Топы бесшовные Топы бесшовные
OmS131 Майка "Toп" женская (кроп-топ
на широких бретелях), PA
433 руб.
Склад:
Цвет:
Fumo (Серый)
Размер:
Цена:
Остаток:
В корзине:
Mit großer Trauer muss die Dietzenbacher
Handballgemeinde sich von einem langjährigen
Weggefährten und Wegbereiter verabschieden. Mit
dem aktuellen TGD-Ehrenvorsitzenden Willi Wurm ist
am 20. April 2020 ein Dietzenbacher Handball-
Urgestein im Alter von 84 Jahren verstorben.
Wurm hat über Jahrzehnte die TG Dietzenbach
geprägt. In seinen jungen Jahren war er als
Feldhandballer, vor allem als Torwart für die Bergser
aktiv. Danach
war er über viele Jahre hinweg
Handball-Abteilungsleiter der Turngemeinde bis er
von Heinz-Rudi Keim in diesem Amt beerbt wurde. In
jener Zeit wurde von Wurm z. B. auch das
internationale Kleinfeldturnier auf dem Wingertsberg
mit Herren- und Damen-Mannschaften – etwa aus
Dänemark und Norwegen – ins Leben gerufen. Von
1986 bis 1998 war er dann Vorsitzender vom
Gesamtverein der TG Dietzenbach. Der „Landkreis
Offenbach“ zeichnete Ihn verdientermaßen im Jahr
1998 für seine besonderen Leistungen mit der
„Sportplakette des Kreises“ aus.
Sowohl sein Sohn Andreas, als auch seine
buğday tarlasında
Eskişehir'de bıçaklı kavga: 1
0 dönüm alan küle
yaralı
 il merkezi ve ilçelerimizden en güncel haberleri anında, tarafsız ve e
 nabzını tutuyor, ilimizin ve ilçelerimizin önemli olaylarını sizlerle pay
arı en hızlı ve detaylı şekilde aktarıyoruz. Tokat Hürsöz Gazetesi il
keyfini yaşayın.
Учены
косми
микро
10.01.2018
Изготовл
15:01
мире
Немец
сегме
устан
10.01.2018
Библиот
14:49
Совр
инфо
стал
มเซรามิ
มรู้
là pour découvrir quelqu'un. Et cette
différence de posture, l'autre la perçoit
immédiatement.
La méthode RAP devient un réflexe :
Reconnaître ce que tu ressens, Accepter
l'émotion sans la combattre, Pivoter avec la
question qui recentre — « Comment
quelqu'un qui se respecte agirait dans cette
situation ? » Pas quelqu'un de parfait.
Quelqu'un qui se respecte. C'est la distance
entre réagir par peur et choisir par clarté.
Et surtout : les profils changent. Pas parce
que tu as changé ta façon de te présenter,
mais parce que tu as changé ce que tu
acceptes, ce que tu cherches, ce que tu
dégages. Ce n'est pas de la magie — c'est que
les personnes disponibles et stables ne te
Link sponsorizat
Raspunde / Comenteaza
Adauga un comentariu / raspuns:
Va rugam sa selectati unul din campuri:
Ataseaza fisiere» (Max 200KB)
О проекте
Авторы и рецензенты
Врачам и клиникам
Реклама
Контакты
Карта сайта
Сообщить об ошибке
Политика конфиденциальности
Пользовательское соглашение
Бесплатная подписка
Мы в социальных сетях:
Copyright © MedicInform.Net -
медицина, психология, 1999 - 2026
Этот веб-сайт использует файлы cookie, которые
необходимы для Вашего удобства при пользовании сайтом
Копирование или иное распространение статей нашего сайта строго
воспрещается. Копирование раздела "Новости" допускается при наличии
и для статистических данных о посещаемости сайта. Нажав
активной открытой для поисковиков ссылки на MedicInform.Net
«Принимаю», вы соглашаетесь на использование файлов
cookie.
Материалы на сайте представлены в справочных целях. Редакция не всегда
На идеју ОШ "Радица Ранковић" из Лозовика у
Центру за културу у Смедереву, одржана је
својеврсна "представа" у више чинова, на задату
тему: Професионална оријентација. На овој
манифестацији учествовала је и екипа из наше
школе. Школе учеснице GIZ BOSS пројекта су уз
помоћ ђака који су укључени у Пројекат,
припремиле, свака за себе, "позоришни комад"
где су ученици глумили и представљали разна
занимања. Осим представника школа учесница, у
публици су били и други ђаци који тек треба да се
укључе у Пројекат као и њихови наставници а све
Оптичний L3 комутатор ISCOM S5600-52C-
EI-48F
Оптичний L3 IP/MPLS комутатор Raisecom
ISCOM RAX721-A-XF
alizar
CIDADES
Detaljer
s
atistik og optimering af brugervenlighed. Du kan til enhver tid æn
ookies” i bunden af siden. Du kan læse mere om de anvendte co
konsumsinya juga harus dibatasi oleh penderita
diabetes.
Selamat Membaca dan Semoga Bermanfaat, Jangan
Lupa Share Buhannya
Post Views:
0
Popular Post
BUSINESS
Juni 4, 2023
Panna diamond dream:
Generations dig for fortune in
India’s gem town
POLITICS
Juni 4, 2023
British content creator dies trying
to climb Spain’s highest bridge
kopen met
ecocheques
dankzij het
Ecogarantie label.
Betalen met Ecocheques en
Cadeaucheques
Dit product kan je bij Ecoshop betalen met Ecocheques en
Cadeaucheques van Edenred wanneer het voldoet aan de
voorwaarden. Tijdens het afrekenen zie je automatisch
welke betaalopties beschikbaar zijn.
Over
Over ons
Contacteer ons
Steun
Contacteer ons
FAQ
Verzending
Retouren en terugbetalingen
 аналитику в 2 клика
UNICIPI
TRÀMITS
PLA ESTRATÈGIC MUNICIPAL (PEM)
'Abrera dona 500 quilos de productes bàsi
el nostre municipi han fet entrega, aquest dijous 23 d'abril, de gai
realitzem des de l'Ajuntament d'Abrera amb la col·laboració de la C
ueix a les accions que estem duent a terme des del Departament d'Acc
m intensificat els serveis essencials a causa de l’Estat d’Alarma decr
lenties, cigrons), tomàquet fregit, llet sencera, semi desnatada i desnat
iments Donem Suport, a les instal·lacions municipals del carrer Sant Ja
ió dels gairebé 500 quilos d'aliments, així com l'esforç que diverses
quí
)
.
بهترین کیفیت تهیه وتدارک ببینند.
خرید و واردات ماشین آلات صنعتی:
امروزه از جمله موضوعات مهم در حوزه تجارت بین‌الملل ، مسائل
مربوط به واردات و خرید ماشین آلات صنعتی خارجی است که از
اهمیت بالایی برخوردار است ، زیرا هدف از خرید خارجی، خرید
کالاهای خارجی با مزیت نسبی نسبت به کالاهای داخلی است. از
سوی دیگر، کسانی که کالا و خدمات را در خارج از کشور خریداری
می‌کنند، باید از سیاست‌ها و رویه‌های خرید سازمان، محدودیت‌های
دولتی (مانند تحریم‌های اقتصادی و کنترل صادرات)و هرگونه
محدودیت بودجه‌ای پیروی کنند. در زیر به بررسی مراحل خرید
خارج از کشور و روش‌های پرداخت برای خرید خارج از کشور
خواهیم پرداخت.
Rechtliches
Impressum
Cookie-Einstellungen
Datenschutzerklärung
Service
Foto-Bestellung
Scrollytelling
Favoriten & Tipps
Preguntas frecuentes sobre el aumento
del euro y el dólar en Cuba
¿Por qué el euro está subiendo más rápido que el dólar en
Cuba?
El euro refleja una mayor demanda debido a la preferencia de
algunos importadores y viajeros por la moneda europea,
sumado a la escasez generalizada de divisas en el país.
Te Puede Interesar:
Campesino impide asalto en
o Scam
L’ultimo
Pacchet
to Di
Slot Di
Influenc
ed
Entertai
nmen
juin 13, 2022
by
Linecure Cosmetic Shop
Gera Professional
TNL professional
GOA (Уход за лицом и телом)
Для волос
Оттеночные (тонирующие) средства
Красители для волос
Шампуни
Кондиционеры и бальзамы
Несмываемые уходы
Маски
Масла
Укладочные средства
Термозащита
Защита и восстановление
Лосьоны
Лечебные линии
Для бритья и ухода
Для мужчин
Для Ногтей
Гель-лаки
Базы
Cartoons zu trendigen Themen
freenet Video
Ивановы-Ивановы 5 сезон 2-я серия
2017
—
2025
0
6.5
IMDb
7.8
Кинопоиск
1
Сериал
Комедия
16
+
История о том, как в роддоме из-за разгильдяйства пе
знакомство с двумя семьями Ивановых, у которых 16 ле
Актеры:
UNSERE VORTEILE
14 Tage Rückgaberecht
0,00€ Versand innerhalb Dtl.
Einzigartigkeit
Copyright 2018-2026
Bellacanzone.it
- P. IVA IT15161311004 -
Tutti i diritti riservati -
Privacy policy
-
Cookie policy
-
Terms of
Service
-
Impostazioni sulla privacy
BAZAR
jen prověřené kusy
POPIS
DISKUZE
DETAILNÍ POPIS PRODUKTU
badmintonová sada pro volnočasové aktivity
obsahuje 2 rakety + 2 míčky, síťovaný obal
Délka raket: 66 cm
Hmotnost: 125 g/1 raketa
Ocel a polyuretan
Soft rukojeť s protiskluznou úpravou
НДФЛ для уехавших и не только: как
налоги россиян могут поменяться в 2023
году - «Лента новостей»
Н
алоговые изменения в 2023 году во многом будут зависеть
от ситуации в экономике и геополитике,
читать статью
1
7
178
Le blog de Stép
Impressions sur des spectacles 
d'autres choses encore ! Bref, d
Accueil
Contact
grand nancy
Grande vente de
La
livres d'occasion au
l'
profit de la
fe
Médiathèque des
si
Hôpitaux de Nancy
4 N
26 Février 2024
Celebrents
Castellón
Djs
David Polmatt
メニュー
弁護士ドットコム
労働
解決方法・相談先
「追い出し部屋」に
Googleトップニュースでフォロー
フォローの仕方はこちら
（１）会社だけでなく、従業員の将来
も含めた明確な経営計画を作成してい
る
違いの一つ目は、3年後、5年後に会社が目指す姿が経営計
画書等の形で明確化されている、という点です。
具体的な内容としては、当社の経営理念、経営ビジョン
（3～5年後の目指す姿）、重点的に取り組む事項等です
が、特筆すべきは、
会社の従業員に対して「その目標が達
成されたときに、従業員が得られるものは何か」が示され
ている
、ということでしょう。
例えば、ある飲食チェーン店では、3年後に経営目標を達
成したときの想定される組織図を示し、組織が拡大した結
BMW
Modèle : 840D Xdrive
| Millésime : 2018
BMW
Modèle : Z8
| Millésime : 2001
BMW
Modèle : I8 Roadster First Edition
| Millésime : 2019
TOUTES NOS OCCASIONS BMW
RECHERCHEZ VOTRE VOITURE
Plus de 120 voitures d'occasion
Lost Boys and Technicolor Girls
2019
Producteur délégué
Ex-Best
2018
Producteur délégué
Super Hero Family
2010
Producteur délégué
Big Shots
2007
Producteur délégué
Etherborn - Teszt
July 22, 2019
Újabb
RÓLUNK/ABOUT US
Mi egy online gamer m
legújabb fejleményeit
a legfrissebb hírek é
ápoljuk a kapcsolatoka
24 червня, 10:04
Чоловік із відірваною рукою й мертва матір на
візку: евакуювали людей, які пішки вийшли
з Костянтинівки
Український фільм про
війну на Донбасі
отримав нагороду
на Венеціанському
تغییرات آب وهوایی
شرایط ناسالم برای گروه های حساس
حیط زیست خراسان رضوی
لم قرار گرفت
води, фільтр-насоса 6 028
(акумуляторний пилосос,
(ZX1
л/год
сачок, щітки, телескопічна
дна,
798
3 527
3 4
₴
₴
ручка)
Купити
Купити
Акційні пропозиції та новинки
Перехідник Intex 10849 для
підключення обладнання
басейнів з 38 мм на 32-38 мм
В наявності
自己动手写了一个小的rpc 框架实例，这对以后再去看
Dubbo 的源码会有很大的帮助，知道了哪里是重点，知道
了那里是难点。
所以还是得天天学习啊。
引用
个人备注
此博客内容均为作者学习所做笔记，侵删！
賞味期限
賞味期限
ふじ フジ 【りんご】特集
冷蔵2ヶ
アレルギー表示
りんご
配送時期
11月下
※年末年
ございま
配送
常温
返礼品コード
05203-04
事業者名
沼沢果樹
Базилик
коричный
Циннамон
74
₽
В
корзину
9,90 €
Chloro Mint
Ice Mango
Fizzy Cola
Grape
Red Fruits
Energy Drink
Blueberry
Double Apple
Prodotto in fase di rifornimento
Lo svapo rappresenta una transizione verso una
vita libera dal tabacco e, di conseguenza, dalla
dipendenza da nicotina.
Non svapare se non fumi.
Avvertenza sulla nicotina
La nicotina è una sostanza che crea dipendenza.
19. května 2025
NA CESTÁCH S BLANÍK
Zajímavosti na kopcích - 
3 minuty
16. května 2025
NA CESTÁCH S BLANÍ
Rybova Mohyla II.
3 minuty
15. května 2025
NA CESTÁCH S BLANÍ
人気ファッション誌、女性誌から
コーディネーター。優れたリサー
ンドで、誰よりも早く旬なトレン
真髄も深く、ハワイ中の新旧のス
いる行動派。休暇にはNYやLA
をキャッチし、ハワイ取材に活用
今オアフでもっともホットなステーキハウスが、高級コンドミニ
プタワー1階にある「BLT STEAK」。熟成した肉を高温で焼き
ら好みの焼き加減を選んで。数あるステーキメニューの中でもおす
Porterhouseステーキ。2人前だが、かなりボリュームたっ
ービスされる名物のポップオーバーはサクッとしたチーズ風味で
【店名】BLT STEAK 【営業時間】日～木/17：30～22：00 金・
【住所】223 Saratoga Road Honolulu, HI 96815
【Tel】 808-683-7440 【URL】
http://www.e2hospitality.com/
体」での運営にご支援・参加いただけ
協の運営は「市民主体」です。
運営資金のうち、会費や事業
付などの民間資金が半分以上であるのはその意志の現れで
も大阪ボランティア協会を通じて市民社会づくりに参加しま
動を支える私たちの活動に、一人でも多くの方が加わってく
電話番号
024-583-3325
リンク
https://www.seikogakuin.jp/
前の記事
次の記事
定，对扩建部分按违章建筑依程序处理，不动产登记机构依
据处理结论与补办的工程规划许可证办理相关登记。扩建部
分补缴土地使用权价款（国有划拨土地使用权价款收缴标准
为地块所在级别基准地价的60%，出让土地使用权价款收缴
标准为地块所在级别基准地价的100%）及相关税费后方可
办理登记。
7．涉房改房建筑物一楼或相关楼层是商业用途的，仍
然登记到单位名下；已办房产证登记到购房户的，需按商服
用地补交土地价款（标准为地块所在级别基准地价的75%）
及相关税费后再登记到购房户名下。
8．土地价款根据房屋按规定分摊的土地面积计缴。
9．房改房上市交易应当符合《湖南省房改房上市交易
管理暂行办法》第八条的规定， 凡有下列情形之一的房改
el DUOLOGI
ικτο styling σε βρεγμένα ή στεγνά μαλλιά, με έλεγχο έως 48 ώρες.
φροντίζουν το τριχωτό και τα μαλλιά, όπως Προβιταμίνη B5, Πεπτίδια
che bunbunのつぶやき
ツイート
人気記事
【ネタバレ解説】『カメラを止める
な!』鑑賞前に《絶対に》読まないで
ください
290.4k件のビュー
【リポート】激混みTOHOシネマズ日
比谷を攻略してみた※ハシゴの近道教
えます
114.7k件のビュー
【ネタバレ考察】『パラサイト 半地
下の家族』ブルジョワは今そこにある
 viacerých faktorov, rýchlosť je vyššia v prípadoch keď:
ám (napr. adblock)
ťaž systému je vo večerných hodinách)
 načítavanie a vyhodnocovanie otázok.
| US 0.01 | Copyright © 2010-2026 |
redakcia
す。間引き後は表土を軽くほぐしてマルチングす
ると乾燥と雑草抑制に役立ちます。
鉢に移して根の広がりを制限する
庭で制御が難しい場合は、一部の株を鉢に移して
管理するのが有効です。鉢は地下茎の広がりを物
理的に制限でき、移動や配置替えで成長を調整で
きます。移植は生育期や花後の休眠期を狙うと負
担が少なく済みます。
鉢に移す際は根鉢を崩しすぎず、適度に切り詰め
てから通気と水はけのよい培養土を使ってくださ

☆ ☆ ☆ ☆

PROMPT:
Reproduce verbatim only this range: the first line of the material through the line that contains "Urgestein im Alter von 84 Jahren verstorben.", inclusive.

ANSWER SPACE:
Топы бесшовные Топы бесшовные
OmS131 Майка "Toп" женская (кроп-топ
на широких бретелях), PA
433 руб.
Склад:
Цвет:
Fumo (Серый)
Размер:
Цена:
Остаток:
В корзине:
Mit großer Trauer muss die Dietzenbacher
Handballgemeinde sich von einem langjährigen
Weggefährten und Wegbereiter verabschieden. Mit
dem aktuellen TGD-Ehrenvorsitzenden Willi Wurm ist
am 20. April 2020 ein Dietzenbacher Handball-
Urgestein im Alter von 84 Jahren verstorben.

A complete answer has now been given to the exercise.